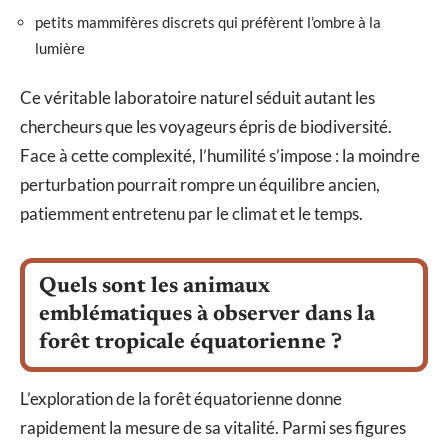
petits mammifères discrets qui préfèrent l’ombre à la
lumière
Ce véritable laboratoire naturel séduit autant les
chercheurs que les voyageurs épris de biodiversité.
Face à cette complexité, l’humilité s’impose : la moindre
perturbation pourrait rompre un équilibre ancien,
patiemment entretenu par le climat et le temps.
Quels sont les animaux
emblématiques à observer dans la
forêt tropicale équatorienne ?
L’exploration de la forêt équatorienne donne
rapidement la mesure de sa vitalité. Parmi ses figures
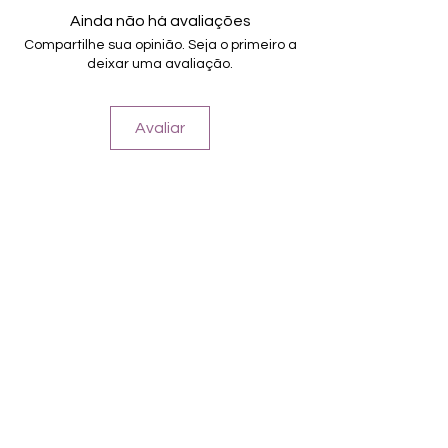
von unterschiedlicher Grösse (8.4mm –
Ainda não há avaliações
16.5mm)
Compartilhe sua opinião. Seja o primeiro a
Für alle Nägel geeignet
deixar uma avaliação.
Halten bis zu 14 Tage
Farbe: Aubergine, Fuchsia, Silberglitter
Avaliar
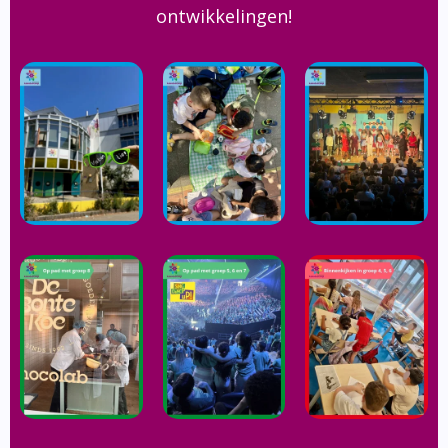
ontwikkelingen!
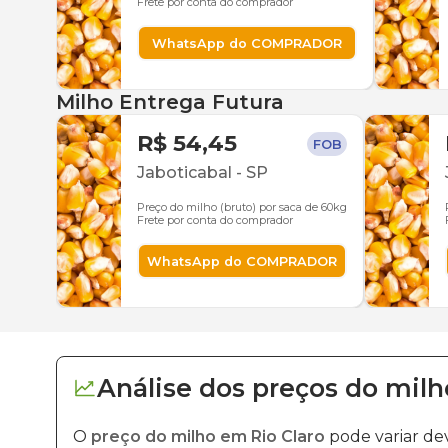
Frete por conta do comprador
WhatsApp do COMPRADOR
Milho Entrega Futura
R$ 54,45
FOB
Jaboticabal
-
SP
Preço do milho (bruto) por saca de 60kg
Frete por conta do comprador
WhatsApp do COMPRADOR
Análise dos
preços
do milh
O
preço do milho em Rio Claro
pode variar de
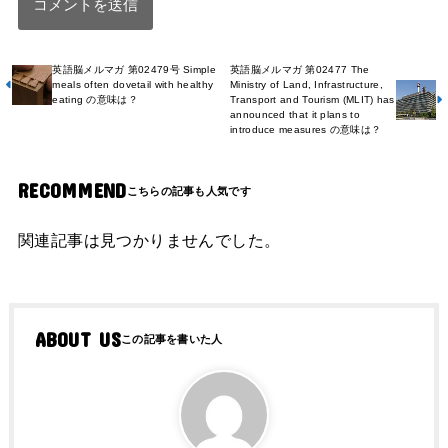
英語脳メルマガ 第02479号 Simple
英語脳メルマガ 第02477 The
meals often dovetail with healthy
Ministry of Land, Infrastructure,
eating の意味は？
Transport and Tourism (MLIT) has
announced that it plans to
introduce measures の意味は？
RECOMMEND
関連記事は見つかりませんでした。
ABOUT US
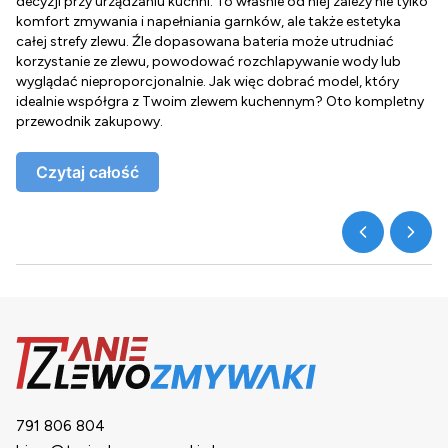
decyzji przy urządzaniu kuchni. To właśnie od niej zależy nie tylko
Z
komfort zmywania i napełniania garnków, ale także estetyka
c
całej strefy zlewu. Źle dopasowana bateria może utrudniać
o
korzystanie ze zlewu, powodować rozchlapywanie wody lub
g
wyglądać nieproporcjonalnie. Jak więc dobrać model, który
d
idealnie współgra z Twoim zlewem kuchennym? Oto kompletny
d
przewodnik zakupowy.
o
Czytaj całość
791 806 804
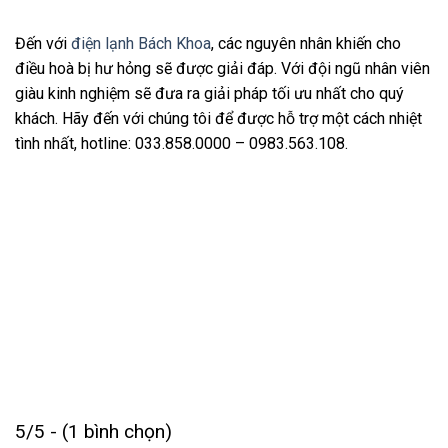
Đến với
điện lạnh Bách Khoa
, các nguyên nhân khiến cho
điều hoà bị hư hỏng sẽ được giải đáp. Với đội ngũ nhân viên
giàu kinh nghiệm sẽ đưa ra giải pháp tối ưu nhất cho quý
khách. Hãy đến với chúng tôi để được hỗ trợ một cách nhiệt
tình nhất, hotline: 033.858.0000 – 0983.563.108.
5/5 - (1 bình chọn)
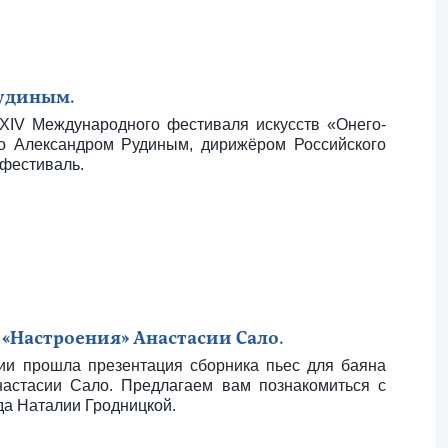
Рудиным.
 XIV Международного фестиваля искусств «Онего-
о Александром Рудиным, дирижёром Российского
 фестиваль.
 «Настроения» Анастасии Сало.
и прошла презентация сборника пьес для баяна
настасии Сало. Предлагаем вам познакомиться с
да Наталии Гродницкой.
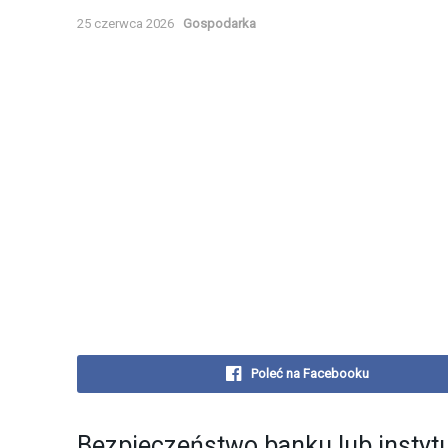
25 czerwca 2026
Gospodarka
Poleć na Facebooku
Bezpieczeństwo banku lub instytu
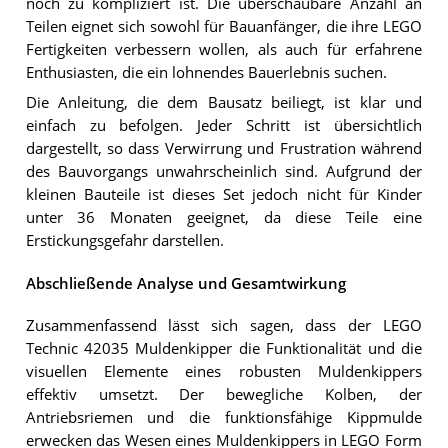
noch zu kompliziert ist. Die überschaubare Anzahl an
Teilen eignet sich sowohl für Bauanfänger, die ihre LEGO
Fertigkeiten verbessern wollen, als auch für erfahrene
Enthusiasten, die ein lohnendes Bauerlebnis suchen.
Die Anleitung, die dem Bausatz beiliegt, ist klar und
einfach zu befolgen. Jeder Schritt ist übersichtlich
dargestellt, so dass Verwirrung und Frustration während
des Bauvorgangs unwahrscheinlich sind. Aufgrund der
kleinen Bauteile ist dieses Set jedoch nicht für Kinder
unter 36 Monaten geeignet, da diese Teile eine
Erstickungsgefahr darstellen.
Abschließende Analyse und Gesamtwirkung
Zusammenfassend lässt sich sagen, dass der LEGO
Technic 42035 Muldenkipper die Funktionalität und die
visuellen Elemente eines robusten Muldenkippers
effektiv umsetzt. Der bewegliche Kolben, der
Antriebsriemen und die funktionsfähige Kippmulde
erwecken das Wesen eines Muldenkippers in LEGO Form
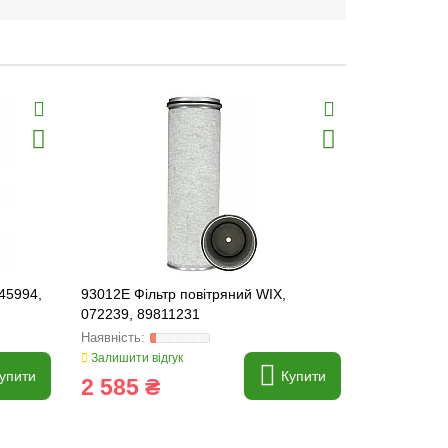
545994,
93012E Фільтр повітряний WIX,
46541E Філ
072239, 89811231
87682981, 
Залишити відгук
Залишити ві
упити
Купити
2 585 ₴
1 055 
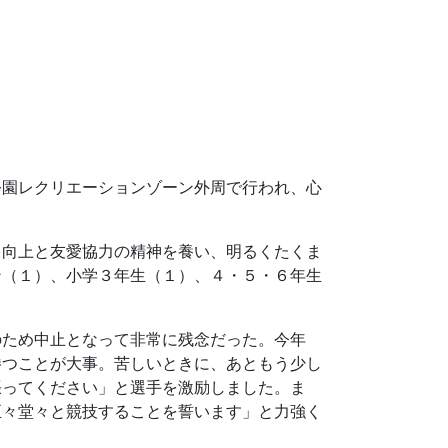
公園レクリエーションゾーン外周で行われ、心
力向上と友愛協力の精神を養い、明るくたくま
ン（１）、小学３年生（１）、４・５・６年生
のため中止となって非常に残念だった。今年
勝つことが大事。苦しいときに、あともう少し
張ってください」と選手を激励しました。ま
正々堂々と競技することを誓います」と力強く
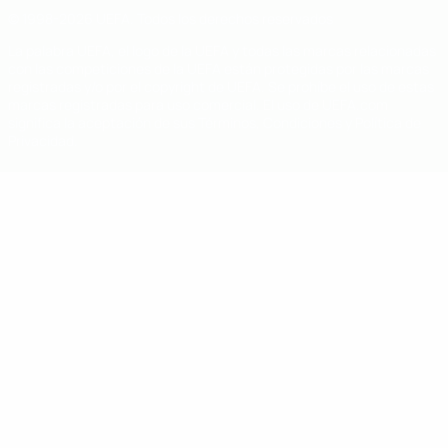
© 1998-2026 UEFA. Todos los derechos reservados
La palabra UEFA, el logo de la UEFA y todas las marcas relacionadas
con las competiciones de la UEFA están protegidas por las marcas
registradas y/o por el copyright de UEFA. Se prohíbe el uso de estas
marcas registradas para uso comercial. El uso de UEFA.com
significa la aceptación de sus Términos, Condiciones y Política de
Privacidad.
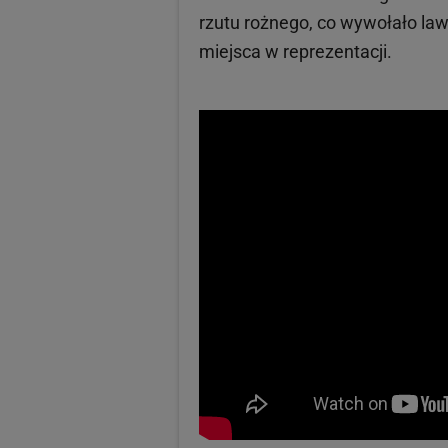
rzutu rożnego, co wywołało law
miejsca w reprezentacji.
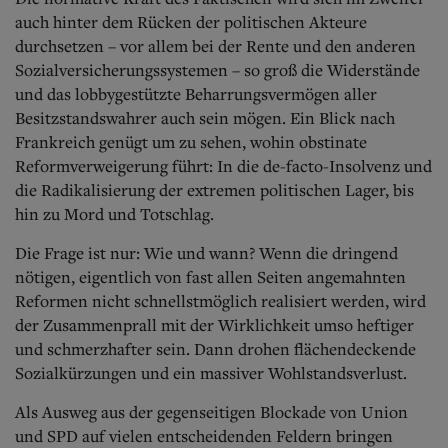
auch hinter dem Rücken der politischen Akteure
durchsetzen – vor allem bei der Rente und den anderen
Sozialversicherungssystemen – so groß die Widerstände
und das lobbygestützte Beharrungsvermögen aller
Besitzstandswahrer auch sein mögen. Ein Blick nach
Frankreich genügt um zu sehen, wohin obstinate
Reformverweigerung führt: In die de-facto-Insolvenz und
die Radikalisierung der extremen politischen Lager, bis
hin zu Mord und Totschlag.
Die Frage ist nur: Wie und wann? Wenn die dringend
nötigen, eigentlich von fast allen Seiten angemahnten
Reformen nicht schnellstmöglich realisiert werden, wird
der Zusammenprall mit der Wirklichkeit umso heftiger
und schmerzhafter sein. Dann drohen flächendeckende
Sozialkürzungen und ein massiver Wohlstandsverlust.
Als Ausweg aus der gegenseitigen Blockade von Union
und SPD auf vielen entscheidenden Feldern bringen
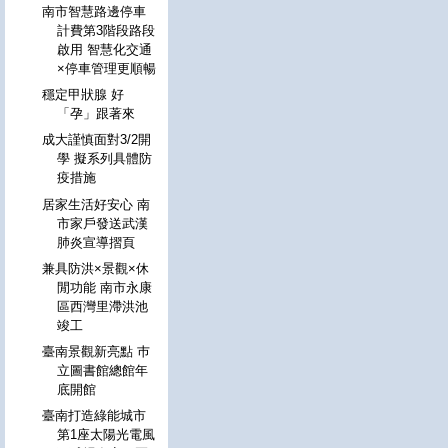
南市智慧路邊停車
計費第3階段路段
啟用 智慧化交通
×停車管理更順暢
穩定甲狀腺 好
「孕」跟著來
成大謹慎面對3/2開
學 擬系列具體防
疫措施
居家生活好安心 南
市家戶發送武漢
肺炎宣導摺頁
兼具防洪×景觀×休
閒功能 南市永康
區西灣里滯洪池
竣工
臺南景觀新亮點 巿
立圖書館總館年
底開館
臺南打造綠能城市
第1座太陽光電風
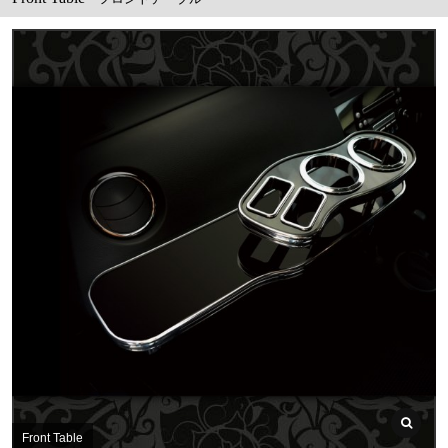
Front Table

• • •

Give back the exact lines above, running from the one that has "25 czerwca 2026" through the one that has "Enthusiasten, die ein", with nothing added and no pictures.

Solution to the exercise:
25 czerwca 2026
Gospodarka
Poleć na Facebooku
Bezpieczeństwo banku lub instytu
noch zu kompliziert ist. Die überschaubare Anzahl an
Teilen eignet sich sowohl für Bauanfänger, die ihre LEGO
Fertigkeiten verbessern wollen, als auch für erfahrene
Enthusiasten, die ein lohnendes Bauerlebnis suchen.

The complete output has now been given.